Verdad es que Rubiales matizó parcialmente sus palabras cuando aseguró que su máximo interés es desarrollar el primero de los escenarios, a fin de darle a la final de Copa el tratamiento que por su jerarquía merece. Esto se sobreentiende, pero entonces a santo de qué alentar, por ejemplo, una final con las gradas vacías. Al margen de que se trata de una medida antinatura, puesto que el fútbol pierde su sentido sin la participación presencial del aficionado, resulta que dicha fórmula acaba de desestimarse por su incoherencia. El riesgo de contagio en un partido no afecta únicamente al público, expone a los jugadores, técnicos, médicos y demás personal de los clubes implicados, así como a los árbitros y los profesionales que intervienen la logística, como técnicos de televisión o empleados del estadio.

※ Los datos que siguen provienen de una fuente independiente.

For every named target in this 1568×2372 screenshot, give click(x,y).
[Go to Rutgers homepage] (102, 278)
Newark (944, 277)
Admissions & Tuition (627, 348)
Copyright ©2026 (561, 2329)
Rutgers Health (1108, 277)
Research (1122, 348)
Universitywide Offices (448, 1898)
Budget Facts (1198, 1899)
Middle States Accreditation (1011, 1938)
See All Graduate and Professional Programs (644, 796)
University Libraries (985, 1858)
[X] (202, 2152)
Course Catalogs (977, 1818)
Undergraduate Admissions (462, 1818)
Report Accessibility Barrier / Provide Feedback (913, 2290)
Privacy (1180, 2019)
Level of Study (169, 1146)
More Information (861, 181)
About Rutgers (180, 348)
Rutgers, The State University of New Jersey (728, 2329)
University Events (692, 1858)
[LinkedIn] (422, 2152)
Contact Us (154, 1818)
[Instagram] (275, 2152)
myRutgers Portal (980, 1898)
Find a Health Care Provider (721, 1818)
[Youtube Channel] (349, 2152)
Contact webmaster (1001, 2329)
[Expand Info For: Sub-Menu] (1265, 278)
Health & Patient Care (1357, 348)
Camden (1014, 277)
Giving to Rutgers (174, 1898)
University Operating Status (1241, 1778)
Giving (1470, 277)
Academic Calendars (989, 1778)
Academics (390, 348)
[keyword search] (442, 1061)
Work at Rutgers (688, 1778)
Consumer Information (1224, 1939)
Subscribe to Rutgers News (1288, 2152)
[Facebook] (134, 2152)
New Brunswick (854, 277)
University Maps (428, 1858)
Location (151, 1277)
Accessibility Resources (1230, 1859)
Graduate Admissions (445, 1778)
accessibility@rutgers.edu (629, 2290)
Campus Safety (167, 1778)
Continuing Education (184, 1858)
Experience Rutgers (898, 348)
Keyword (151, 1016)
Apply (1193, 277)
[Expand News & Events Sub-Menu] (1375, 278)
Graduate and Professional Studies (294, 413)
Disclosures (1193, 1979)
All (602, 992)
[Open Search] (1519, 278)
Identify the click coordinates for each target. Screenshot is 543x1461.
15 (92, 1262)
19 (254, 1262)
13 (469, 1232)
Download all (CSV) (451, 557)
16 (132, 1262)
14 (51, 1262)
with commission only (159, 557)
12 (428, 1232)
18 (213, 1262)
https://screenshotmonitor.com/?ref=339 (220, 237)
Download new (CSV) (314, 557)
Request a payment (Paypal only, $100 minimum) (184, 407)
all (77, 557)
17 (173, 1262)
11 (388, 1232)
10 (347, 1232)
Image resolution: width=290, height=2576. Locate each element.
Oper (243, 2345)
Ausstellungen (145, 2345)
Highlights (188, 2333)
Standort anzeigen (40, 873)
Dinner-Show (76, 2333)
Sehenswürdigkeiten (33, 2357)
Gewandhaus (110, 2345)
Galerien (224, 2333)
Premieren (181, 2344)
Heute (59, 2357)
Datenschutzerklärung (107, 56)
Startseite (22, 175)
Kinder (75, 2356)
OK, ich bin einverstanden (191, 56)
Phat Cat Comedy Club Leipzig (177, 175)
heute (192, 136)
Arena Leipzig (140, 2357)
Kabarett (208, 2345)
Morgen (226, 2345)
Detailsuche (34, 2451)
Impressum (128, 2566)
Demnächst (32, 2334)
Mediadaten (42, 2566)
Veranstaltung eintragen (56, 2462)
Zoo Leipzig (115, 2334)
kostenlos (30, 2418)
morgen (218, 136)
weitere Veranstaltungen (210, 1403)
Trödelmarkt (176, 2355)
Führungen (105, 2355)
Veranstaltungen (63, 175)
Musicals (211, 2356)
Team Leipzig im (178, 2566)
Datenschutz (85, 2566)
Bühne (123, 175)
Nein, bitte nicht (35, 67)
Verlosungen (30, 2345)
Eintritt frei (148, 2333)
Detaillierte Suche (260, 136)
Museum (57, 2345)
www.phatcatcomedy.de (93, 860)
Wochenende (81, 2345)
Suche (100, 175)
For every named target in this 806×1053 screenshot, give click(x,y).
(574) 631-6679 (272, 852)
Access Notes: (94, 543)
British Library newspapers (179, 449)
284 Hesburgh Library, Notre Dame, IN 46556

Lo de suspender la final sería aceptable si idéntico criterio se aplicase al resto de los campeonatos domésticos. No obstante, eso significaría que la sociedad es incapaz de combatir y derrotar al virus de marras, y que el calendario avanza en exceso imposibilitando materialmente que se jueguen los compromisos pendientes. Una probabilidad que en el peor de los casos podría eludirse trasladando la Eurocopa al año que viene.